§ **WHAT THIS TASK INVOLVES**:
Leave every image out, and print the remaining lines below exactly.

§ **DATA SECTION**:
============================================================

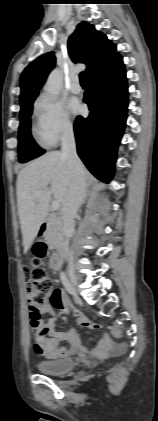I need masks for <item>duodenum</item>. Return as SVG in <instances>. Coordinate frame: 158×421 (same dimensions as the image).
<instances>
[{"instance_id":"duodenum-1","label":"duodenum","mask_w":158,"mask_h":421,"mask_svg":"<svg viewBox=\"0 0 158 421\" xmlns=\"http://www.w3.org/2000/svg\"><path fill=\"white\" fill-rule=\"evenodd\" d=\"M47 228V221H43V223L40 226V234L42 235ZM64 255H65V250L64 248H59L53 255L51 258V268L53 270H59L63 264V260H64Z\"/></svg>"}]
</instances>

============================================================

§ **SOLUTION TO THIS EXERCISE**:
I need masks for <item>duodenum</item>. Return as SVG in <instances>. Coordinate frame: 158×421 (same dimensions as the image).
<instances>
[{"instance_id":"duodenum-1","label":"duodenum","mask_w":158,"mask_h":421,"mask_svg":"<svg viewBox=\"0 0 158 421\" xmlns=\"http://www.w3.org/2000/svg\"><path fill=\"white\" fill-rule=\"evenodd\" d=\"M47 228V221H43V223L40 226V234L42 235ZM64 255H65V250L64 248H59L53 255L51 258V268L53 270H59L63 264V260H64Z\"/></svg>"}]
</instances>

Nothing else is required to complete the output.